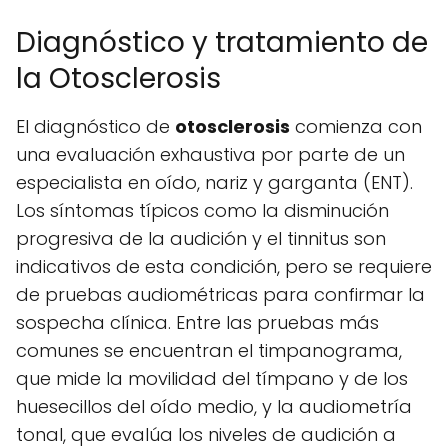
Diagnóstico y tratamiento de
la Otosclerosis
El diagnóstico de
otosclerosis
comienza con
una evaluación exhaustiva por parte de un
especialista en oído, nariz y garganta (ENT).
Los síntomas típicos como la disminución
progresiva de la audición y el tinnitus son
indicativos de esta condición, pero se requiere
de pruebas audiométricas para confirmar la
sospecha clínica. Entre las pruebas más
comunes se encuentran el timpanograma,
que mide la movilidad del tímpano y de los
huesecillos del oído medio, y la audiometría
tonal, que evalúa los niveles de audición a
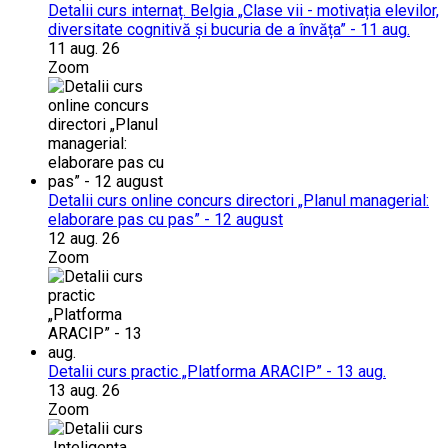
Detalii curs internaț. Belgia „Clase vii - motivația elevilor,
diversitate cognitivă și bucuria de a învăța” - 11 aug.
11 aug. 26
Zoom
Detalii curs online concurs directori „Planul managerial:
elaborare pas cu pas” - 12 august
12 aug. 26
Zoom
Detalii curs practic „Platforma ARACIP” - 13 aug.
13 aug. 26
Zoom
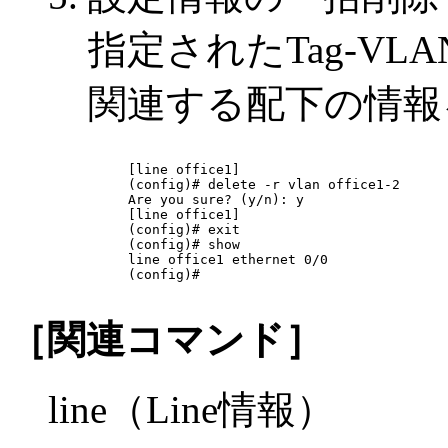
指定されたTag-VLA
関連する配下の情報
[line office1]

(config)# delete -r vlan office1-2

Are you sure? (y/n): y

[line office1]

(config)# exit

(config)# show

line office1 ethernet 0/0

(config)# 

［関連コマンド］
line（Line情報）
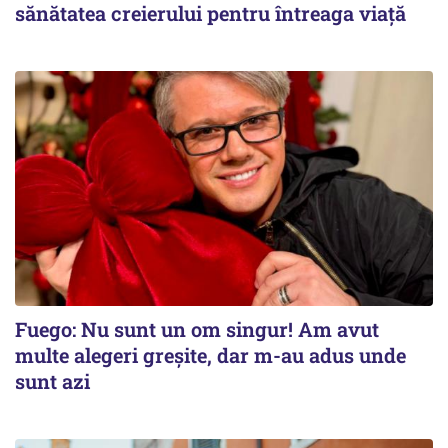
sănătatea creierului pentru întreaga viață
Fuego: Nu sunt un om singur! Am avut
multe alegeri greșite, dar m-au adus unde
sunt azi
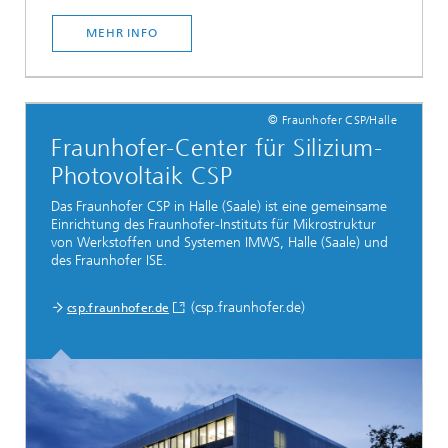
MEHR INFO
© Fraunhofer CSP/Halle
Fraunhofer-Center für Silizium-
Photovoltaik CSP
Das Fraunhofer CSP in Halle (Saale) ist eine gemeinsame
Einrichtung des Fraunhofer-Instituts für Mikrostruktur
von Werkstoffen und Systemen IMWS, Halle (Saale) und
des Fraunhofer ISE.
(csp.fraunhofer.de)
csp.fraunhofer.de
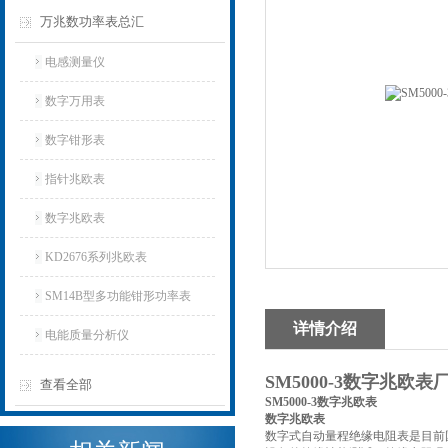
万兆数功率表总汇
电感测量仪
数字万用表
数字钳形表
指针兆欧表
数字兆欧表
KD2676系列兆欧表
SM14B型多功能钳形功率表
详情介绍
电能质量分析仪
SM5000-3数字兆欧表
查看全部
SM5000-3数字兆欧表
数字兆欧表
数字式自动量程绝缘电阻表是目前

● Your task
What is needed here is an exact copy of the lines from the line containing "(csp.fraunhofer.de)" through the end of the records, with every picture left out.

● Task answer
(csp.fraunhofer.de)
csp.fraunhofer.de
万兆数功率表总汇
电感测量仪
数字万用表
数字钳形表
指针兆欧表
数字兆欧表
KD2676系列兆欧表
SM14B型多功能钳形功率表
详情介绍
电能质量分析仪
SM5000-3数字兆欧表
查看全部
SM5000-3数字兆欧表
数字兆欧表
数字式自动量程绝缘电阻表是目前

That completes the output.